Rugby League is playing its part in breaking down the stigma around disabilities with the Wests Tigers winning NRL Club Community Program of the Year at the NRL Community Awards for excellence in their Varying Abilities Program.
The program has been a core focus for the club since 2017 and delivers modified activities for children with disabilities such as physical and developmental needs.
Wests Tigers outside back Corey Thompson joined students at Mater Dei Camden for the NRL's announcement and despite being stirred by the students about the side's exit prior to the finals, was proud the joint venture had been recognised for their work off the paddock.
"I think it's massive, when you look at a football club sometimes you see coaches and their staff and talk about when they win or lose and that's it," Thompson told NRL.com.
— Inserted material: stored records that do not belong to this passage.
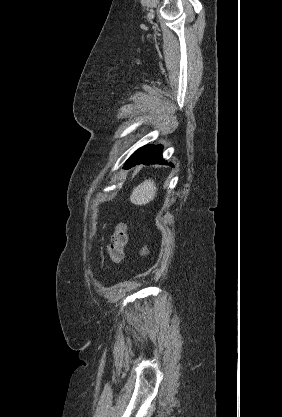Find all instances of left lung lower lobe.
Wrapping results in <instances>:
<instances>
[{"mask_svg":"<svg viewBox=\"0 0 282 417\" xmlns=\"http://www.w3.org/2000/svg\"><path fill=\"white\" fill-rule=\"evenodd\" d=\"M161 152H162L161 145L144 146L138 149L133 155H131V157L127 160L123 168L130 169L133 166L139 165L141 163H143L144 165L157 164V163L172 165L171 163H168L163 160Z\"/></svg>","mask_w":282,"mask_h":417,"instance_id":"obj_1","label":"left lung lower lobe"}]
</instances>
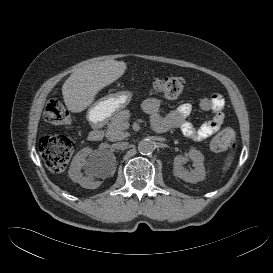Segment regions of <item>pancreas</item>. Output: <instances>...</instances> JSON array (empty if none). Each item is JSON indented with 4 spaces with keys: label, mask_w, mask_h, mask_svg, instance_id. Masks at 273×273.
<instances>
[{
    "label": "pancreas",
    "mask_w": 273,
    "mask_h": 273,
    "mask_svg": "<svg viewBox=\"0 0 273 273\" xmlns=\"http://www.w3.org/2000/svg\"><path fill=\"white\" fill-rule=\"evenodd\" d=\"M130 117L129 110H122L111 117V121L108 124L106 130V137L109 141H118L125 139L128 133L125 132L127 129V121Z\"/></svg>",
    "instance_id": "1"
}]
</instances>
"But all the team behind the scenes that go out to schools every day and promote the Tigers, especially kids with special needs, they don't get many opportunities to be at the centre of these awards.
"It is really rewarding for our players to get out into the local communities and put a smile on children's faces."
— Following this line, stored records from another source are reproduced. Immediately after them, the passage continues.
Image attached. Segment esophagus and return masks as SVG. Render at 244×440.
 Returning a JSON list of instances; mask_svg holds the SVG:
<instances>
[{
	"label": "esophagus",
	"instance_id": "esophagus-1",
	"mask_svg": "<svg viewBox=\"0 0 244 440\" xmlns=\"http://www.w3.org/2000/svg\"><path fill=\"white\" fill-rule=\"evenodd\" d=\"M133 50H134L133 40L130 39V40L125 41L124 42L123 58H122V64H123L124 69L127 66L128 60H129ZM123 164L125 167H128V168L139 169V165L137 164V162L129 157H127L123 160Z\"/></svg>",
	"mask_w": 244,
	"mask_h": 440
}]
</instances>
A group of 30 students were put through their paces in a skills-based program designed around the fundamentals of the game.
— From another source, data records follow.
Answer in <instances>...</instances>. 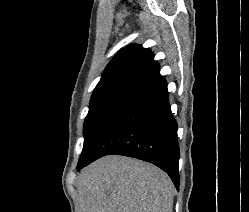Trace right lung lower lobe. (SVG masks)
<instances>
[{
    "mask_svg": "<svg viewBox=\"0 0 249 212\" xmlns=\"http://www.w3.org/2000/svg\"><path fill=\"white\" fill-rule=\"evenodd\" d=\"M109 154L134 157L158 166L178 189L177 122L168 102L167 83L133 100L107 127L77 170Z\"/></svg>",
    "mask_w": 249,
    "mask_h": 212,
    "instance_id": "obj_1",
    "label": "right lung lower lobe"
}]
</instances>
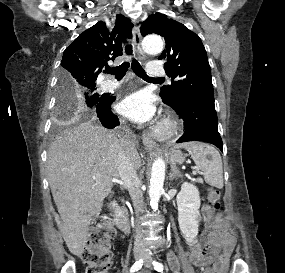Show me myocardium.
Returning a JSON list of instances; mask_svg holds the SVG:
<instances>
[{
  "instance_id": "f54148a6",
  "label": "myocardium",
  "mask_w": 285,
  "mask_h": 273,
  "mask_svg": "<svg viewBox=\"0 0 285 273\" xmlns=\"http://www.w3.org/2000/svg\"><path fill=\"white\" fill-rule=\"evenodd\" d=\"M180 130L178 120L173 115H166L153 127L151 135L157 140H168Z\"/></svg>"
}]
</instances>
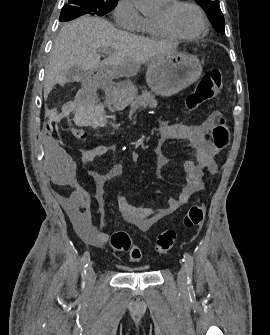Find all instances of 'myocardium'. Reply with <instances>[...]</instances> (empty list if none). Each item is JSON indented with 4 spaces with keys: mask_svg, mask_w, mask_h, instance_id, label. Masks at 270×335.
<instances>
[{
    "mask_svg": "<svg viewBox=\"0 0 270 335\" xmlns=\"http://www.w3.org/2000/svg\"><path fill=\"white\" fill-rule=\"evenodd\" d=\"M181 5H189L193 7L196 10V12L199 14L200 19L202 21V30L200 32L196 34H190V35L182 34L171 26L170 18ZM163 9H164L165 18L155 19V23L166 35L173 37V38L180 39V40H196L207 34L209 30V25H208L206 16L204 15L201 8L194 2L192 1L173 2L172 4L165 6ZM190 78H196V77H190Z\"/></svg>",
    "mask_w": 270,
    "mask_h": 335,
    "instance_id": "f54148a6",
    "label": "myocardium"
}]
</instances>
Wests Tigers community coordinator Cassandra Ewens believes the exposure will help others identify and respect people with a disability.
"There's a misconception on what these kids can and can't do," she said.
"A lot of them can keep up with us if you give them a chance. Some of them learn better through sport than the classroom. It's a special moment for us and huge for these people they are recognised.
"You can see how impactful it is on them and the people who have come out to support them."
The award is proudly supported by the NSW Government and New South Wales Minister for Multiculturalism and Disability Services, Ray Williams MP acknowledged the need for further disability programs in local communities.
"The NRL has always celebrated their culturally diverse roots and have done that very well," Williams said.
"The fact it can be an inclusive game by modifying aspects so everyone gets the opportunity then I think it's seen perfectly through programs.
"Wests Tigers have taken that to a new level with their varying ability program. They're hands-on, touching the footy, learning how to pass and put the ball down.
"They're feeling a part of rugby league and the program run celebrates the differences and breaks down the barriers and aspects of bullying."